Secure RESTful APIs with JWT

3rd Jan 2018

Projects

RESTPHPJSON

RESTful APIs are stateless, this means that if access to a resource requires authentication then the client must authenticate with each request. This can cause significant slowdowns depending on the system and architecture if you were to have the client send a username and password with each request and having to verify each time.

One good alternative is to make use of JWT, JSON Web Tokens. The idea behind JWT is that the user authenticates with username/password once at the start of the session and once that is verified the server responds with a token that represents the authenticated user and is generated from a secret server-side key.

The user must then send all subsequent requests with that token which can be decoded server-side and verified a lot faster than most password verification techniques, especially if the hash is stored in a database. Another upside is that the client, beyond that initial authentication, never again has to send their plaintext password for that session, decreasing the chances of interception.

JWT libraries have been written for pretty much every language you could hope for and are incredibly easy to integrate into the system. I recently have been working on a cloud-synced notes application that makes calls to an API to upload/download updates to the notes, and in doing so the user must be authenticated.

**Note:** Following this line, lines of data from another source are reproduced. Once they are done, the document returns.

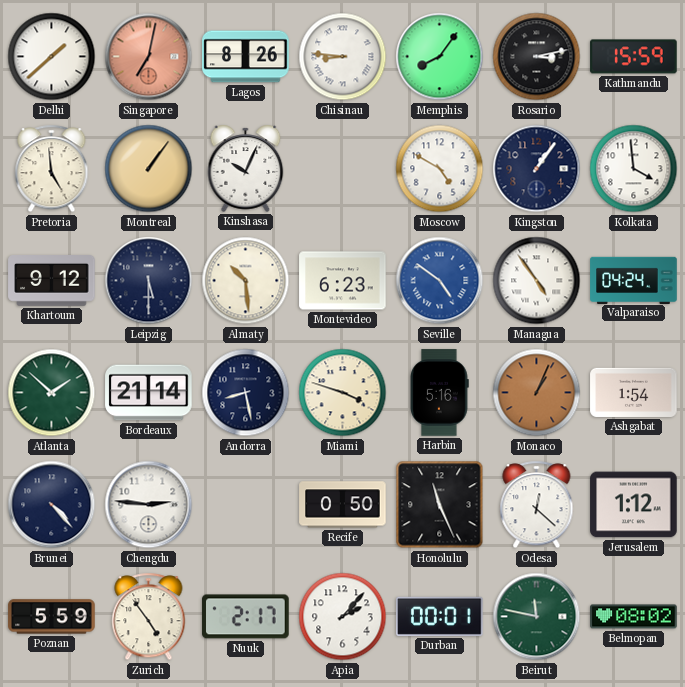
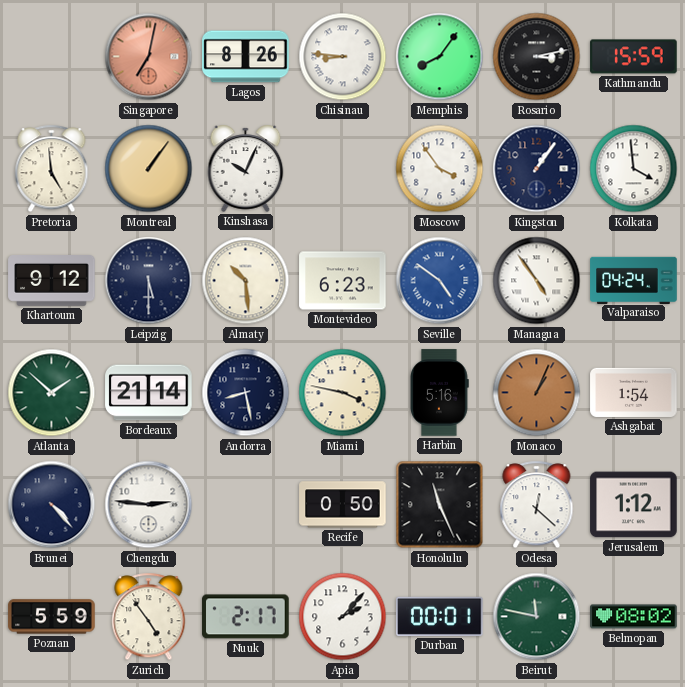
Delhi: 1:38 -> none
Moscow: 4:50 -> 3:54
Miami: 3:48 -> 3:47
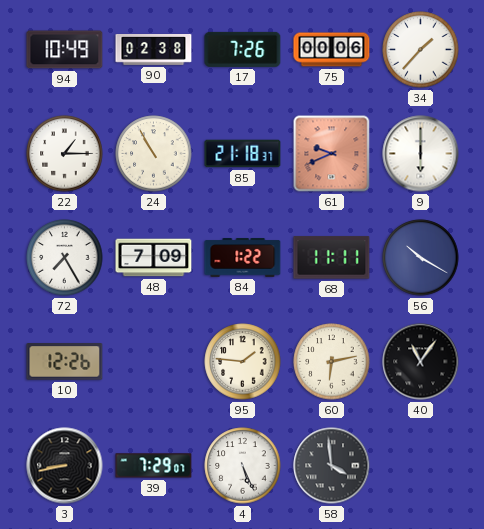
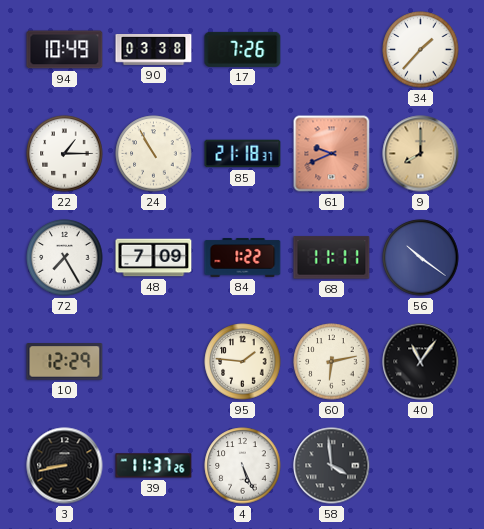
90: 02:38 -> 03:38
75: 00:06 -> none
9: 6:00 -> 8:00
9 dial: white -> champagne
56: 10:20 -> 10:21
10: 12:26 -> 12:29
39: 7:29 -> 11:37
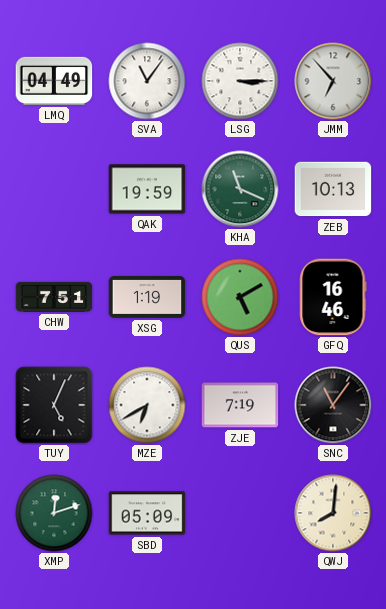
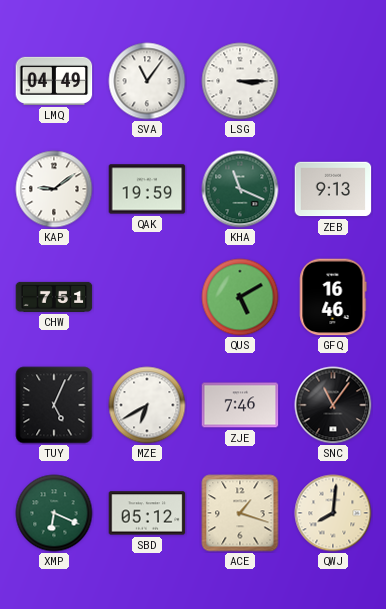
JMM: 6:53 -> none
KAP: none -> 9:09
ZEB: 10:13 -> 9:13
XSG: 1:19 -> none
ZJE: 7:19 -> 7:46
XMP: 12:12 -> 6:19
SBD: 05:09 -> 05:12
ACE: none -> 1:18
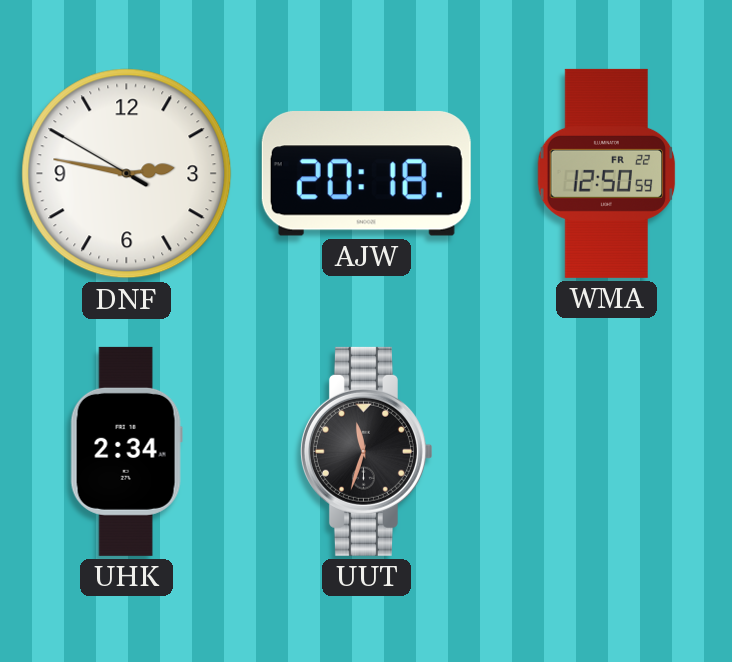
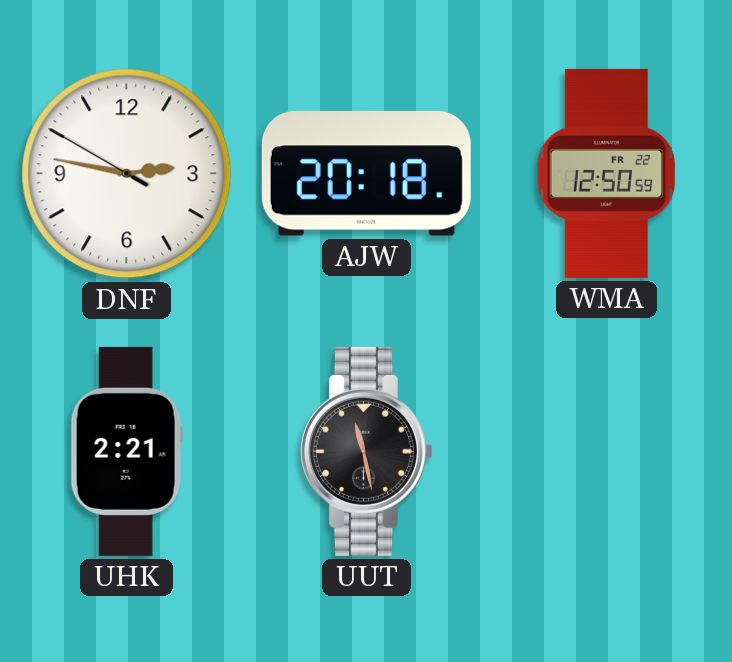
UHK: 2:34 -> 2:21
UUT: 11:33 -> 11:28
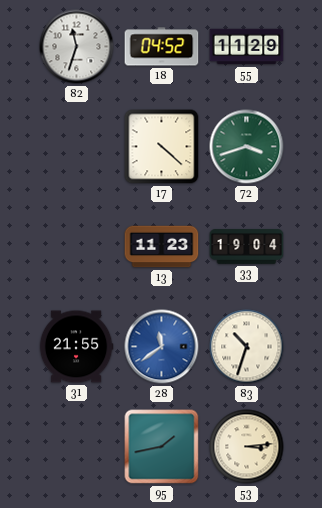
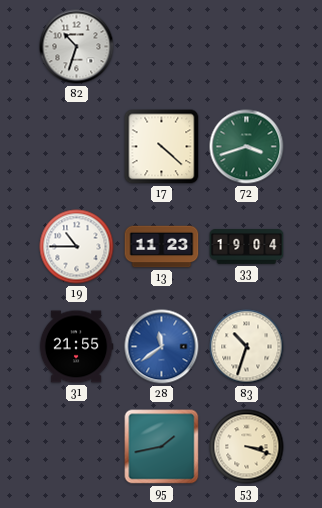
82: 11:33 -> 10:33
18: 04:52 -> none
55: 11:29 -> none
19: none -> 10:45
53: 3:14 -> 3:18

Below is the PHP code I'm using on the server to start the session from the user's start_session call:

require_once 'jwt_helper.php';

function startSession($db, $data) {
    if (!isset($data['username']) || !isset($data['password'])) {
        header("HTTP/1.1 401 Authorisation Required");
        $response = array();
        $response['success'] = false;
        $response['message'] = 'No username/password specified';
        echo json_encode($response);
        die();
    }

    $username = $data['username'];
    $password = $data['password'];

    $sql = 'SELECT id, username, password
            FROM users
            WHERE username = :username';
    $sth = $db->prepare($sql);
    $sth->execute(array(':username' => $username));
    $results = $sth->fetchAll(PDO::FETCH_ASSOC);
    if (count($results) == 0) {
        header("HTTP/1.1 401 Authorisation Required");
        $response = array();
        $response['success'] = false;
        $response['message'] = 'Invalid username and/or password';
        echo json_encode($response);
        die();
    } 

    $db_pass = $results[0]['password'];

    if (!password_verify($password, $db_pass)) {
        header("HTTP/1.1 401 Authorisation Required");
        $response = array();
        $response['success'] = false;
        $response['message'] = 'Invalid username and/or password';
        echo json_encode($response);
        die();
    }

    $id = $results[0]['id'];
    $token = array();
    $token['id'] = $id;

    echo JWT::encode($token, SERVER_KEY);
}

The code works like so:

  • Check that username and password was supplied, if not then send 401 error
  • Grab hash and user id for the given user from the databse, if not found then send 401 error
  • Verify password with hash, if doesn't match then send 401 error
  • Create JWT from user id and secret server key
  • Send token as response

I'm using the PHP-JWT library developed by the people over at firebase.